Third, to run all the scenarios from the study, run the snakemake worflow:

snakemake -call
  • Note that this call requires a high-performance computing environment.

  • It is possible to run a smaller version of the model by adjusting the settings in config.yaml. For example, changing the config setting area from "EU" to "regions" reduces the regional coverage of the model, making the size of the problem feasible to solve on a private laptop with 8GB RAM.

Finally, when the workflow is complete, the results will be stored in results directory. The directory will contain solved networks, plots, summary csvs and logs.

  1. At this point, you can also compile the LaTeX project to reproduce the study .pdf file.

Requirements

Data

Code is based on the brownfield networks exported from PyPSA-Eur with myopic setting to get brownfield networks for 2025/2030. For convenience, sample networks are provided in the input/ folder.

Technology data assumptions are automatically retrieved from technology-data repository for <year> and <version>, as specified in config.yaml.

Software

The code is known to work with python 3.11, PyPSA 0.25, pandas 1.5.3, numpy 1.24.2, linopy 0.2.7, and gurobi 10.0.1.

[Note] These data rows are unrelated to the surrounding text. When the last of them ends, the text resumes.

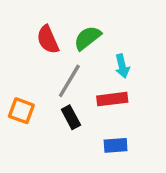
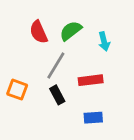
cyan arrow: (122, 66) -> (104, 41), moved

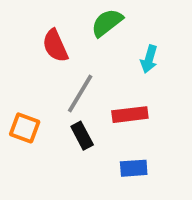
green semicircle: (71, 31) -> (107, 23), moved
cyan arrow: (104, 41) -> (149, 59), turned 30

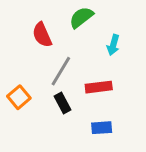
orange square: (25, 128) -> (19, 97), turned 30

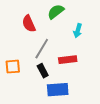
orange square: (19, 97) -> (13, 67), turned 35
blue rectangle: (102, 128) -> (58, 90), moved, size x1.5

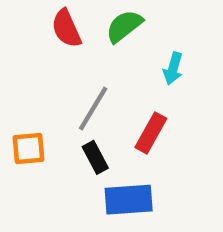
red semicircle: (29, 24) -> (66, 28), moved
red rectangle: (68, 60) -> (151, 133), turned -54

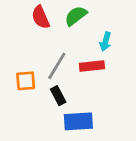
red rectangle: (151, 133) -> (92, 66), moved, turned 55
orange square: (29, 149) -> (26, 81), moved

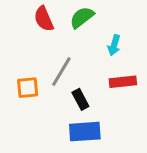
red rectangle: (92, 66) -> (123, 82), moved
black rectangle: (58, 96) -> (80, 99), moved

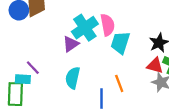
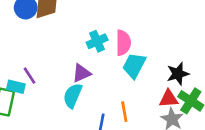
cyan cross: (85, 28) -> (97, 41), size x0.7
purple triangle: (71, 44) -> (81, 73), moved
red triangle: (155, 65) -> (169, 99), turned -30

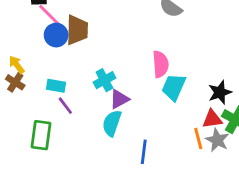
cyan cross: (97, 41) -> (104, 80), moved
cyan rectangle: (16, 87) -> (56, 86), moved
orange line: (124, 112) -> (198, 138), moved

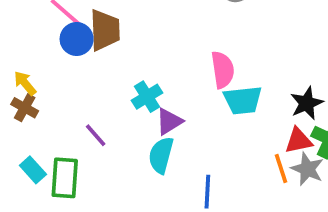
cyan rectangle: (56, 86) -> (33, 170), moved, turned 42
cyan trapezoid: (174, 87) -> (243, 100), turned -116

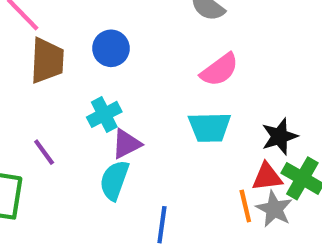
brown trapezoid: (105, 30) -> (47, 61), moved
blue circle: (77, 39) -> (111, 48), moved
pink semicircle: (223, 70) -> (219, 70), moved, turned 57

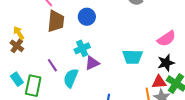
pink semicircle: (219, 70) -> (166, 39), moved
cyan semicircle: (114, 180) -> (71, 78), moved

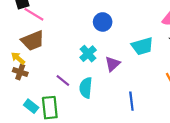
blue circle: (87, 17) -> (103, 22), moved
brown trapezoid: (56, 21) -> (33, 41), moved, turned 80
purple triangle: (92, 63) -> (113, 64), moved

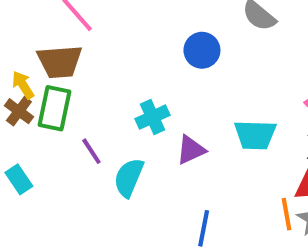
blue circle: (103, 22) -> (202, 50), moved
green rectangle: (50, 108) -> (55, 108), moved

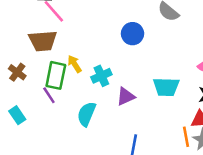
yellow arrow: (23, 85) -> (75, 64), moved
green rectangle: (55, 108) -> (56, 75), moved
purple line: (91, 151) -> (49, 95), moved

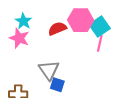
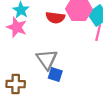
red semicircle: (57, 29) -> (55, 18), turned -150

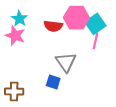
gray triangle: (47, 59) -> (66, 62), moved

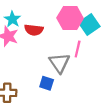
red semicircle: (53, 26) -> (34, 30), moved
pink line: (95, 41) -> (78, 49), moved

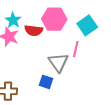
pink hexagon: (70, 18) -> (54, 19), moved

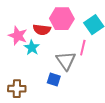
cyan star: (13, 20) -> (32, 48), moved

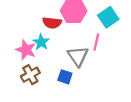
pink star: (18, 36) -> (26, 50), moved
brown cross: (17, 89) -> (30, 75), moved, turned -30

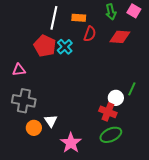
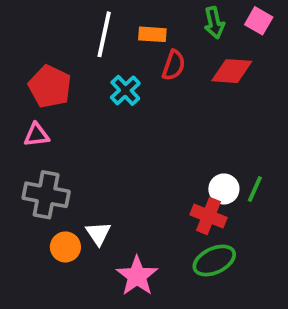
red pentagon: (45, 46) -> (50, 87), moved
green line: (132, 89) -> (255, 189), moved

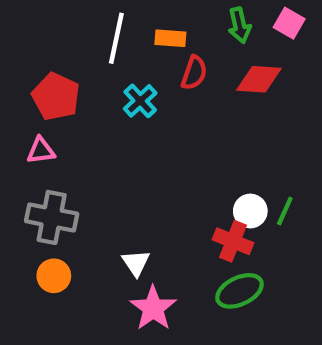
white triangle: (98, 233) -> (136, 263), moved
orange circle: (65, 247) -> (54, 276), moved

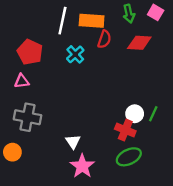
orange rectangle: (170, 38) -> (92, 21), size x1.5
orange circle: (54, 276) -> (12, 152), moved

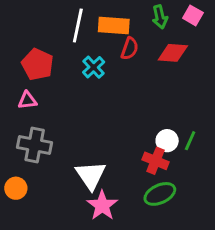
white triangle: (73, 142) -> (91, 175), size x1.6

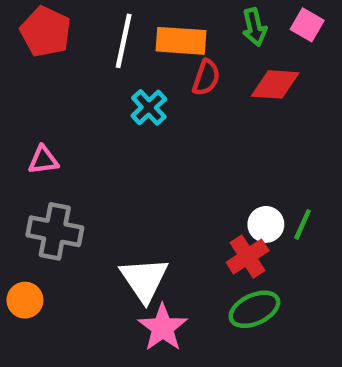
red pentagon: (37, 64) -> (46, 32), moved
red cross: (156, 161) -> (248, 257), turned 35

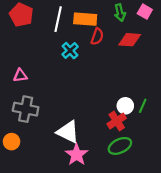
white triangle: (144, 279) -> (68, 132), turned -30

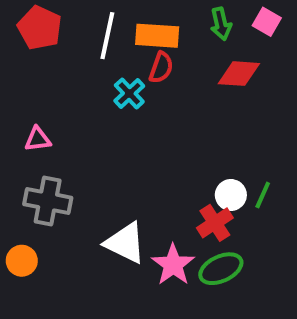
red semicircle: (97, 36) -> (161, 68), moved
pink star: (77, 155) -> (173, 265), moved

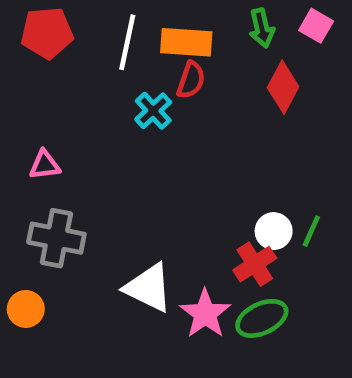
red pentagon: (40, 28) -> (47, 33), turned -30
red diamond: (239, 74) -> (283, 87), turned -66

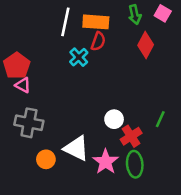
red pentagon: (47, 33) -> (17, 66), moved, turned -30
pink triangle: (45, 165) -> (23, 85), turned 35
white circle: (274, 231) -> (114, 119), moved
orange circle: (26, 309) -> (46, 159), moved
green ellipse: (262, 318) -> (135, 164), turned -70

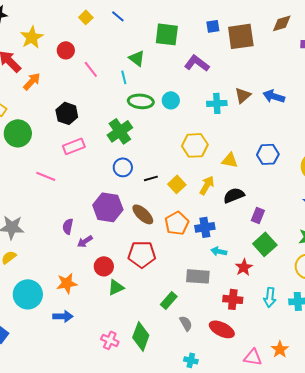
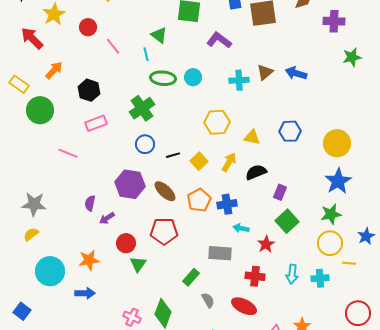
orange arrow: (32, 81) -> (54, 70), moved
green triangle: (116, 287) -> (138, 264), turned -30

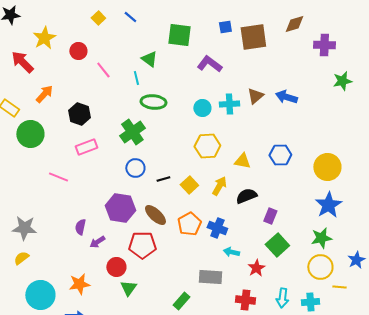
cyan circle: (193, 77) -> (202, 108), moved
blue cross: (227, 204) -> (217, 228), turned 30
red pentagon: (164, 231) -> (142, 245), moved

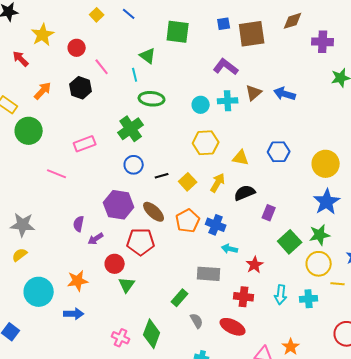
red arrow: (22, 62) -> (21, 59), size x0.7
purple L-shape: (209, 64) -> (226, 67), moved
black hexagon: (79, 114) -> (81, 88), moved
green square: (277, 245) -> (290, 242), moved

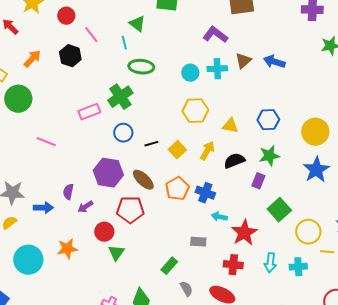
pink rectangle: (85, 144) -> (89, 112), moved
green star: (320, 235) -> (269, 156), moved
red star: (255, 265) -> (244, 233), size x1.5
gray rectangle: (209, 274) -> (198, 242), size x0.7
blue arrow: (74, 314) -> (43, 208), moved

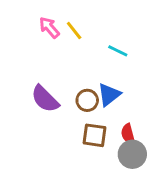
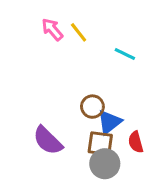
blue triangle: (109, 95) -> (109, 122), moved
purple semicircle: (45, 99) -> (48, 141), moved
gray circle: (132, 154) -> (105, 164), moved

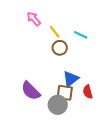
yellow line: (79, 32) -> (55, 32), moved
brown circle: (92, 107) -> (60, 48), moved
gray circle: (105, 164) -> (58, 105), moved

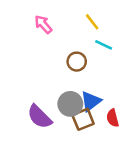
yellow line: (55, 32) -> (92, 22), moved
brown square: (65, 93) -> (83, 119), turned -30
gray circle: (58, 105) -> (70, 104), moved

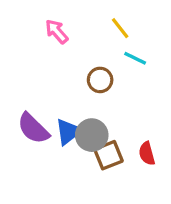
blue triangle: (91, 101) -> (68, 132), moved
purple semicircle: (39, 117) -> (33, 128), moved

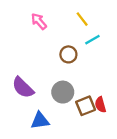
cyan line: (135, 58) -> (92, 40), turned -56
blue triangle: (68, 132) -> (40, 121), moved, turned 30
brown square: (108, 155) -> (86, 106), moved

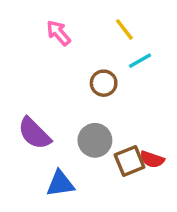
red semicircle: (100, 105) -> (152, 159), turned -56

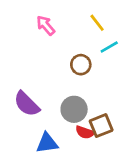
red semicircle: (152, 159) -> (85, 132), moved

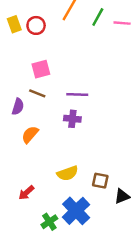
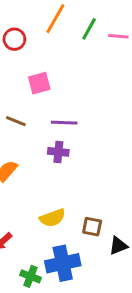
pink square: (41, 69) -> (39, 83), moved
blue cross: (76, 211) -> (63, 263), turned 32
green cross: (49, 222) -> (30, 276), turned -35

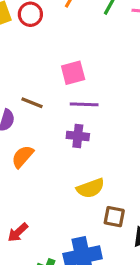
pink square: (39, 83) -> (73, 73), moved
yellow semicircle: (52, 218) -> (90, 188), moved

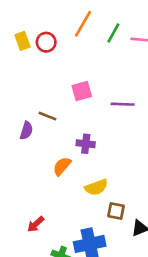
purple line: (84, 104) -> (123, 104), moved
orange semicircle: (22, 157) -> (62, 166), moved

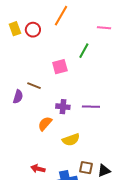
green line: (113, 33) -> (84, 51), moved
purple line: (123, 104) -> (91, 107), moved
brown square: (116, 211) -> (86, 168), moved
red arrow: (36, 224) -> (38, 169), moved, turned 56

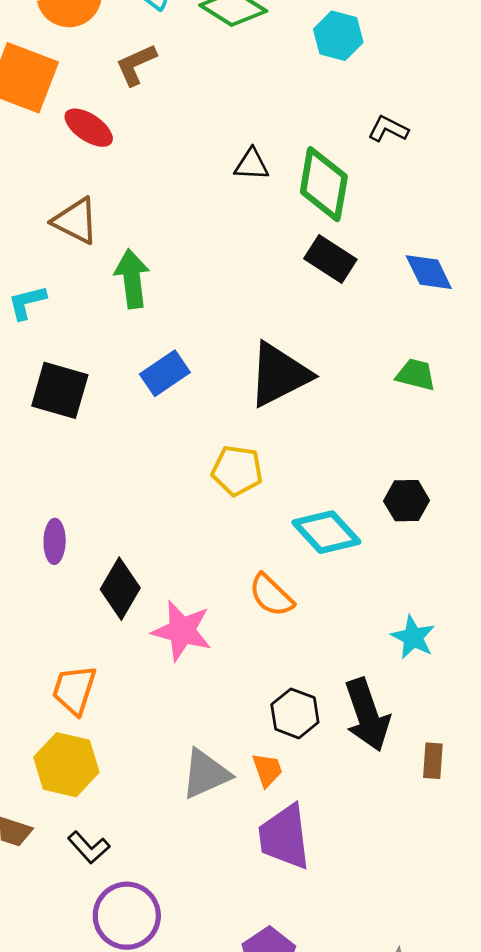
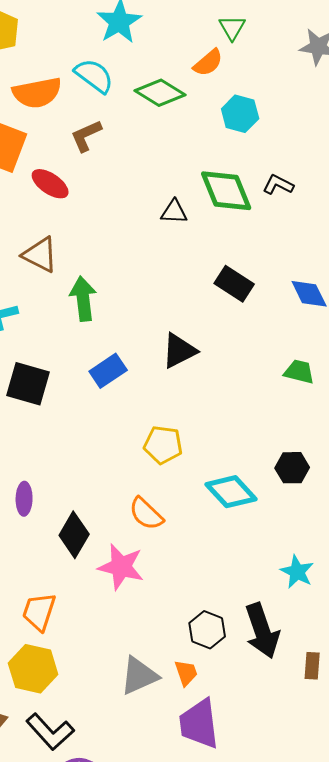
green diamond: (324, 184) -> (226, 191), moved, turned -32
black triangle: (279, 375) -> (179, 351), moved, size x0.7
orange semicircle: (271, 595) -> (146, 514), moved
black L-shape: (89, 847) -> (50, 732), size x1.5

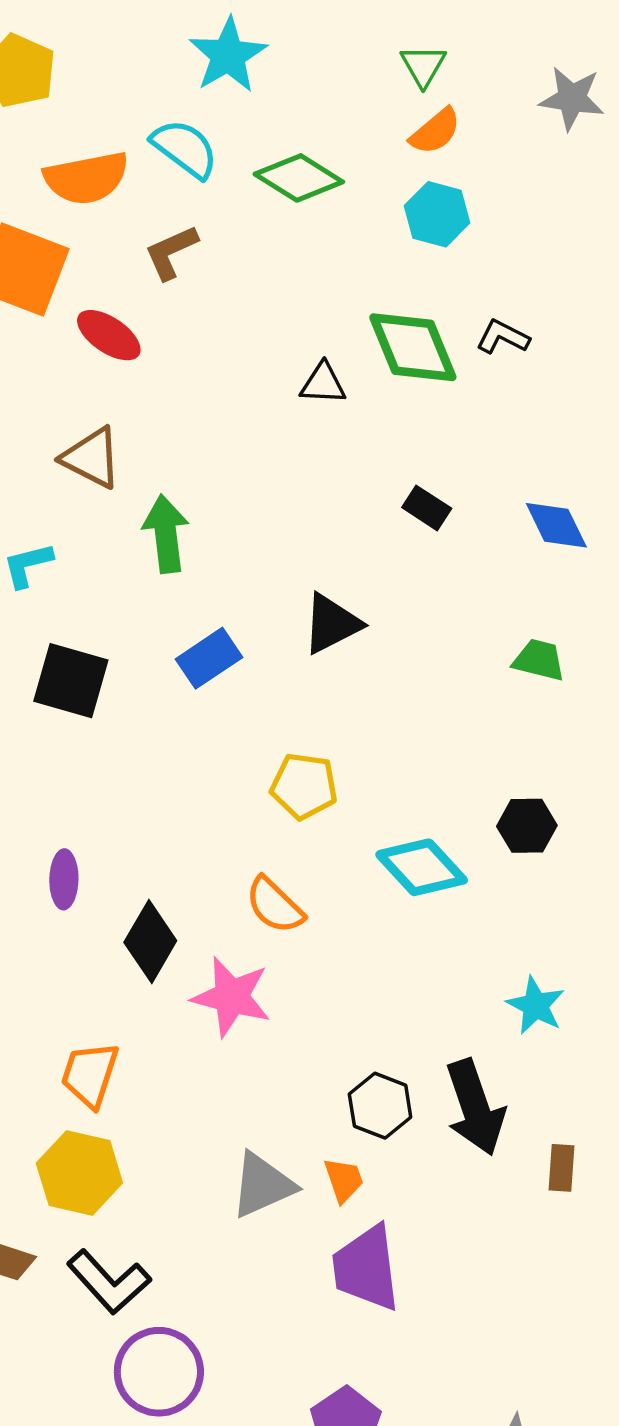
orange semicircle: (208, 63) -> (435, 131), moved
black rectangle: (234, 284) -> (427, 508), size x0.7

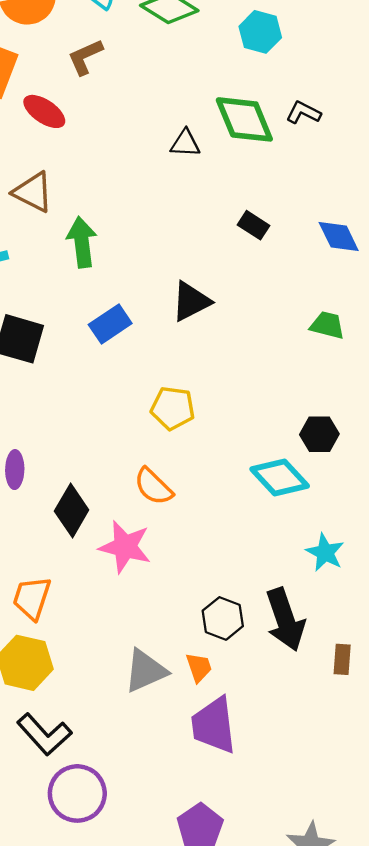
cyan diamond: (422, 867) -> (280, 477), moved

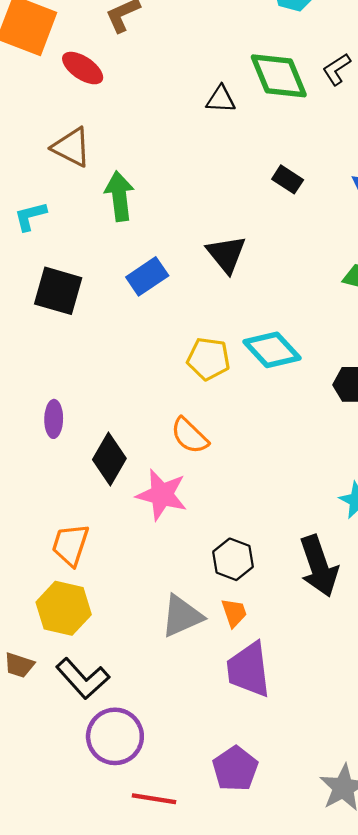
black L-shape: (303, 113) -> (337, 69), turned -60
black triangle: (191, 301) -> (226, 254), turned -42
cyan diamond: (280, 477) -> (272, 350), moved
black hexagon: (223, 618) -> (233, 559), moved

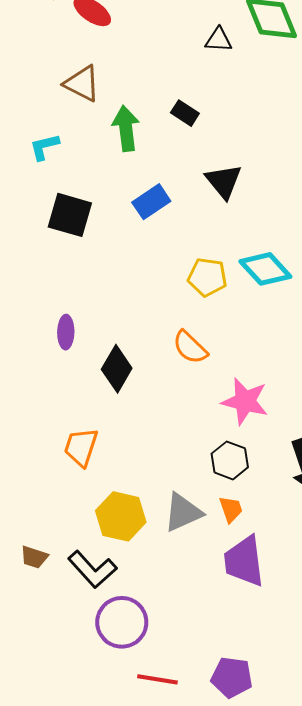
black rectangle: (288, 179) -> (185, 113), moved
pink star: (162, 495) -> (245, 401), moved
yellow hexagon: (64, 608) -> (121, 516), moved
purple pentagon: (235, 769) -> (232, 677), moved, turned -30

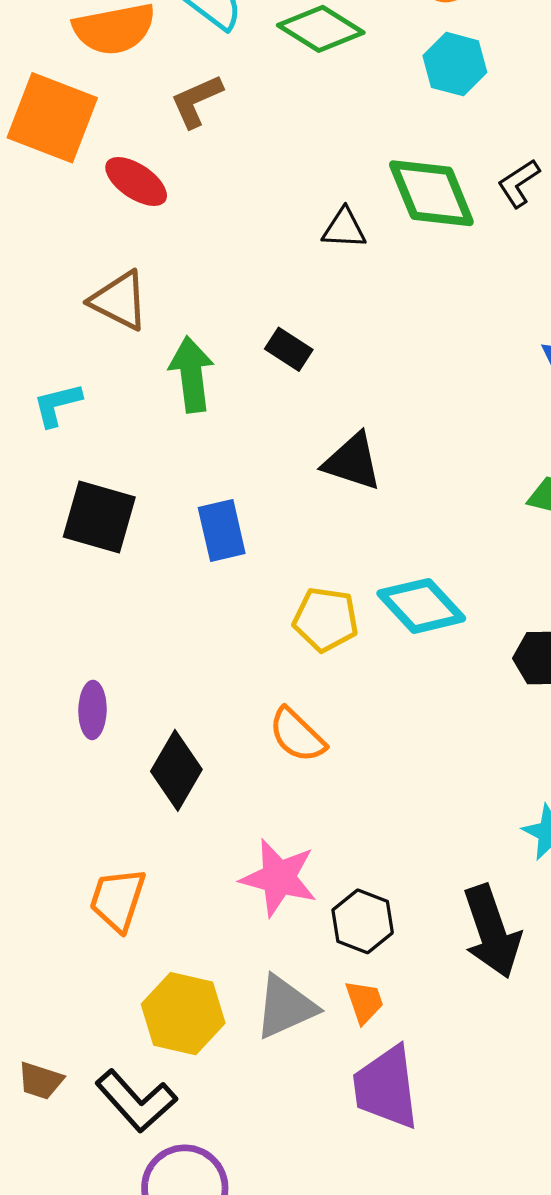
black triangle: (224, 181) -> (353, 462), turned -33
blue rectangle: (151, 202) -> (222, 530), moved, turned -69
pink star: (245, 401) -> (279, 878), moved

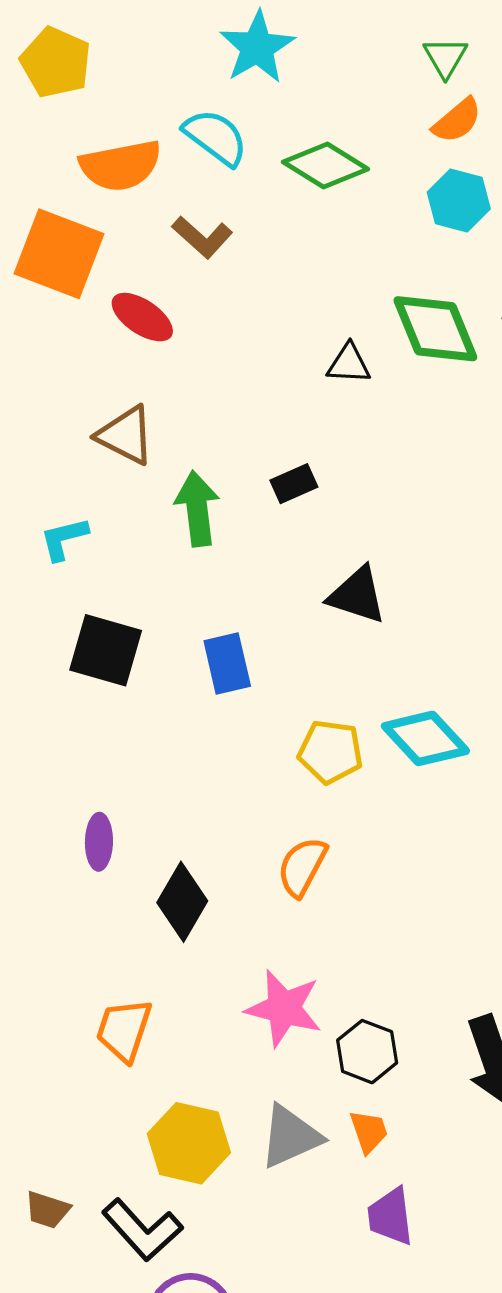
brown L-shape: (197, 101) -> (202, 237), turned -114
black rectangle: (289, 349) -> (294, 484), turned -57
orange semicircle: (297, 735) -> (302, 867), turned 74
purple trapezoid: (386, 1087) -> (390, 1216), size x0.7

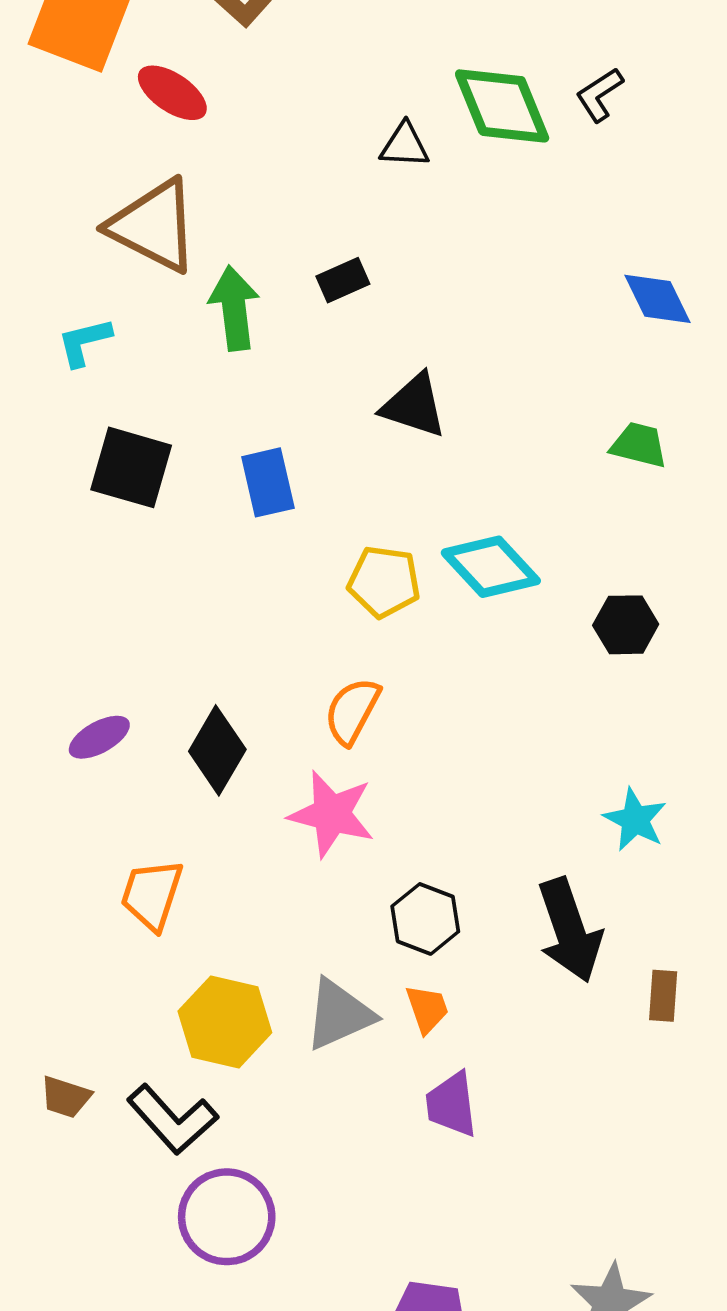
brown triangle: (126, 435) -> (154, 226), size x1.4
purple ellipse: (99, 842) -> (99, 737), moved, turned 60
pink star: (284, 1008) -> (332, 814), moved

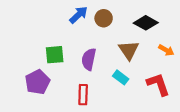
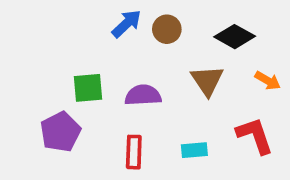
purple semicircle: (89, 59) -> (143, 95), turned 75
cyan rectangle: (121, 77) -> (194, 150), moved, turned -42

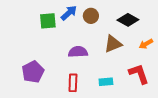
brown triangle: (207, 81) -> (113, 44), turned 42
orange arrow: (268, 81) -> (146, 44), turned 120
green square: (88, 88) -> (48, 21), moved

The complete list of package requirements is in the envs/environment.yaml file. The environment can be installed and activated using:

.../247-cfe % conda env create -f envs/environment.yaml
.../247-cfe % conda activate 247-env

If you have troubles with a slow conda installation, we recommend to install mamba:

conda install -c conda-forge mamba

and then install the environment with a fast drop-in replacement via

mamba env create -f envs/environment.yaml

License

This code is licensed under the open source MIT License. Different open licenses apply to LaTeX files and input data, see Specifications.